§ AIM OF THE EXERCISE: Using the material that follows, say how many lines contain the string "weiss". Answer with a number only.

§ RECORDS SHOWN:

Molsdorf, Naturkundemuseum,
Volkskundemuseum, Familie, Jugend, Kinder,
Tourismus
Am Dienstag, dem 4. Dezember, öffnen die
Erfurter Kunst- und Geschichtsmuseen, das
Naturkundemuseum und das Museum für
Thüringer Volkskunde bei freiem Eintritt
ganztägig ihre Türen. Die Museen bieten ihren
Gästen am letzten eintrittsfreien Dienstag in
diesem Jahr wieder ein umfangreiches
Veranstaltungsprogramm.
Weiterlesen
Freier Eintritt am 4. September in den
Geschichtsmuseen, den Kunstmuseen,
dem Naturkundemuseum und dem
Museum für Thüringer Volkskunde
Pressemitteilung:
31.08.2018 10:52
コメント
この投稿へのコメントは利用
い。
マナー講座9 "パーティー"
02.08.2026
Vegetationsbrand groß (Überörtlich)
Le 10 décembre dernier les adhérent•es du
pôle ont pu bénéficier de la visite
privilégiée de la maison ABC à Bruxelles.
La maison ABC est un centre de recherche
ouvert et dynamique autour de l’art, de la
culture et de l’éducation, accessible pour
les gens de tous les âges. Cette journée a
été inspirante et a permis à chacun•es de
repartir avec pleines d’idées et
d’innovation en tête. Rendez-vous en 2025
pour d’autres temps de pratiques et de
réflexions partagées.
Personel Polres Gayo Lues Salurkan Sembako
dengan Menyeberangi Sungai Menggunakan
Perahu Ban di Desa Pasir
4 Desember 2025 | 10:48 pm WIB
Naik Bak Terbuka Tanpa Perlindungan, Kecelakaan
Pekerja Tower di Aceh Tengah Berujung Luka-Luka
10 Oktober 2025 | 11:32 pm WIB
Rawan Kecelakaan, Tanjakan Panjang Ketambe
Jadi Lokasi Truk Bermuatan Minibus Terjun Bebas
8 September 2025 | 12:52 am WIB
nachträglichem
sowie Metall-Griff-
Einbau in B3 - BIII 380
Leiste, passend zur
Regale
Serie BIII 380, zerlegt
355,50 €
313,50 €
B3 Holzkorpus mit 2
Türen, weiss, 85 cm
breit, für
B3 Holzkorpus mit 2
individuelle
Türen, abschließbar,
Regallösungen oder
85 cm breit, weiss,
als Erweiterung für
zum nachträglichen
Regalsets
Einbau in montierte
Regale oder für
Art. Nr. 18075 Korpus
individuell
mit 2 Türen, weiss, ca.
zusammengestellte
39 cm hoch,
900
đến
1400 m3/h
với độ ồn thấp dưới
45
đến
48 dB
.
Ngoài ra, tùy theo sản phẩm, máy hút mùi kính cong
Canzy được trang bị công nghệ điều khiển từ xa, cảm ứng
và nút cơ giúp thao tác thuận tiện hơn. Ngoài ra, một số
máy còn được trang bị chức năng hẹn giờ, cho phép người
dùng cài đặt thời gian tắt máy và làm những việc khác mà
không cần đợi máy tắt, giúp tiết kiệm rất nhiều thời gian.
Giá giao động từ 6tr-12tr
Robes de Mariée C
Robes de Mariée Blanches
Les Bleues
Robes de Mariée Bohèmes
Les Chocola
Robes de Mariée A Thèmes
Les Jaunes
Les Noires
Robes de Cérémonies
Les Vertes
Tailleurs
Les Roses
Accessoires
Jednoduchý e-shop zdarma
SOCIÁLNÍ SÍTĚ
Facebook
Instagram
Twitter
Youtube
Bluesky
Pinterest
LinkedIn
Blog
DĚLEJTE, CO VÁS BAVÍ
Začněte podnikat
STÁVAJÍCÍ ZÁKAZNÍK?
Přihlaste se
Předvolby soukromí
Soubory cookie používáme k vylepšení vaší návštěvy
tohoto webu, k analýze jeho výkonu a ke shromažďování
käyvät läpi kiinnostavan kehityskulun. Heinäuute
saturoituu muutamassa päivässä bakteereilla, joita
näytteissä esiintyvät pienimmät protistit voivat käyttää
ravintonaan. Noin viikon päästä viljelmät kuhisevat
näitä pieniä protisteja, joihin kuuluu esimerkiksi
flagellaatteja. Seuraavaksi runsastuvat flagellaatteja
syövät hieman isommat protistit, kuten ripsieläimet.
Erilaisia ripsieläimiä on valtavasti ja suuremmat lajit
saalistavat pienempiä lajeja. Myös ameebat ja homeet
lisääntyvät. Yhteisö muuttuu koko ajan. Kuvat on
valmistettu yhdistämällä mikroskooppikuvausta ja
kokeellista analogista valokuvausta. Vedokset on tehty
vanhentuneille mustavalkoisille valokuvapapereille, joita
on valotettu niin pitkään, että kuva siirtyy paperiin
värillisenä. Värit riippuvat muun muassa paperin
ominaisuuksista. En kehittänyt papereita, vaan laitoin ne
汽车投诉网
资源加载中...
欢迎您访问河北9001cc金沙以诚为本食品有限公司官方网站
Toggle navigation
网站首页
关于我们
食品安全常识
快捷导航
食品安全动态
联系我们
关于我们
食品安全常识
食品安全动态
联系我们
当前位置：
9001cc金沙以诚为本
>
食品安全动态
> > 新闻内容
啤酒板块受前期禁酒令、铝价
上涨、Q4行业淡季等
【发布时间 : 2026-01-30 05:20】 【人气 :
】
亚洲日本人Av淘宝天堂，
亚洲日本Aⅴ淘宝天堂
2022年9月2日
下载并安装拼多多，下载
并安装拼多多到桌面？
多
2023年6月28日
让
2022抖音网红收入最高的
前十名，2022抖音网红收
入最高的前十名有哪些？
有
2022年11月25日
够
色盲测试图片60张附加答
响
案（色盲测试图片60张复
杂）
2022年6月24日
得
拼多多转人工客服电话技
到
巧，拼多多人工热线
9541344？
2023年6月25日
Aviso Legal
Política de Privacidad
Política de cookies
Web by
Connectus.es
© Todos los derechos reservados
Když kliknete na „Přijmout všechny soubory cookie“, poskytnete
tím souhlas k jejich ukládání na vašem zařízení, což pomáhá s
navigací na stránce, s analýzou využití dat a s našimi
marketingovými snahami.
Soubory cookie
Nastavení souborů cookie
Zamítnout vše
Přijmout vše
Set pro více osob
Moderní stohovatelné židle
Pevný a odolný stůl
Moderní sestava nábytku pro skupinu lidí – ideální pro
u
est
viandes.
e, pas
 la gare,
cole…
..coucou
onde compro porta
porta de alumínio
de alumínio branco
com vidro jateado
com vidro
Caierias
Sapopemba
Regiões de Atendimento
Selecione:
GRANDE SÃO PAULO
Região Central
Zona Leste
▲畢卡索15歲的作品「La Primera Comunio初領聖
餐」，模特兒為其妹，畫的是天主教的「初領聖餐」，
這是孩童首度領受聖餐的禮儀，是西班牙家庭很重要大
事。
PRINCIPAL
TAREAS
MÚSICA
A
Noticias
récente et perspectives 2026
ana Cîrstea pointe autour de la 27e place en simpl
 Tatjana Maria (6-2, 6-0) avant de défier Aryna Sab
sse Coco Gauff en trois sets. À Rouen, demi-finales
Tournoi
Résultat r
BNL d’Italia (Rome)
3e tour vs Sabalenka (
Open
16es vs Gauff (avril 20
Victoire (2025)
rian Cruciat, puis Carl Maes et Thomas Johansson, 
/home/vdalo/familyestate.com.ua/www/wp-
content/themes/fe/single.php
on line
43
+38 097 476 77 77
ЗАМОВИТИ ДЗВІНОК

§ RESPONSE TO THIS EXERCISE: 3